Di sisi lain, tepatnya di kamar mandi yang tak jauh dari lantai dansa pada Vivi's Club', Vikram sedang berbincang dengan Landi, ayah Laura. Vikram telah mendapatkan berbagai macam pertanyaan dan teguran yang sama dari Landi selama bertahun-tahun menjalin pertemanan dengan Laura.

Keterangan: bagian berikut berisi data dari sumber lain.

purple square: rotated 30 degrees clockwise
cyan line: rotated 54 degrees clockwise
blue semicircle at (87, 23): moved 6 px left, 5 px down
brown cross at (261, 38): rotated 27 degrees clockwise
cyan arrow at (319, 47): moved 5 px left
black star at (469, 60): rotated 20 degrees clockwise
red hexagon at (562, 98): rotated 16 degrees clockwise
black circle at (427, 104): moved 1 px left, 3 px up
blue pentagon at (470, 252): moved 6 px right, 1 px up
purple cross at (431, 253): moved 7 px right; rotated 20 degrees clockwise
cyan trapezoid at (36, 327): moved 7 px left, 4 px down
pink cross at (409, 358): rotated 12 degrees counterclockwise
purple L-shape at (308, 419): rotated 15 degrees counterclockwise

"Halo Vikram, di mana Laura?! Kenapa kau selalu menuruti keinginannya untuk keluar di malam hari?! Jam berapa sekarang?! Kenapa kalian belum pulang juga?!" Landi melontarkan berbagai macam pertanyaan beruntun pada Vikram.

Vikram memang sudah biasa mendapatkan pertanyaan-pertanyaan semacam ini oleh Landi jika Landi mengetahui Laura tak berada di rumah. Namun, ada hal yang tidak biasa dengan apa yang terjadi sekarang. Vikram melirik jam tangannya untuk memastikan waktu sekarang.

"Halo, Om. Laura bersamaku seperti biasa. Om tahu sendiri bahwa Laura itu keras kepala. Aku tidak bisa menolak keinginannya, Om. Sekarang baru jam 10 malam. Sebentar lagi kami akan pulang." Vikram menjawab setiap pertanyaan Landi dengan lancar tanpa beban sedikitpun.

Namun, kata-kata Vikram tak berhenti sampai di situ. Dia kembali melontarkan kata-kata dengan nada yang berubah drastis. "Tapi, Om, ini sangat tidak biasa untuk Om menghubungiku jam segini. Biasanya, Om baru menyadari bahwa Laura tidak berada di rumah setiap lewat jam 12 malam."

Landi mendengar kata-kata sarkas Vikram dengan perasaan suram. Dia memang selalu lembur dalam pekerjaannya sehingga pulang pada jam 1 dini hari atau tidak pulang sama sekali. Saking sibuknya dengan pekerjaan kantor, Landi tak tahu-menahu mengenai keseharian yang dilakukan Laura.

Landi hanya akan menghubungi Vikram setiap kali dia pulang tapi tak menemukan kehadiran Laura di rumah. Ini terjadi ketika Laura tidak pulang dari club' sebelum Landi pulang. Jadi, Vikram berusaha semaksimal mungkin untuk membujuk Laura agar mau pulang sekitar kurang dari jam 12 malam.

***

Note:

Minal Aidzin Wal Faidzin. Mohon maaf lahir dan batin. Selamat Hari Raya Idul Fitri!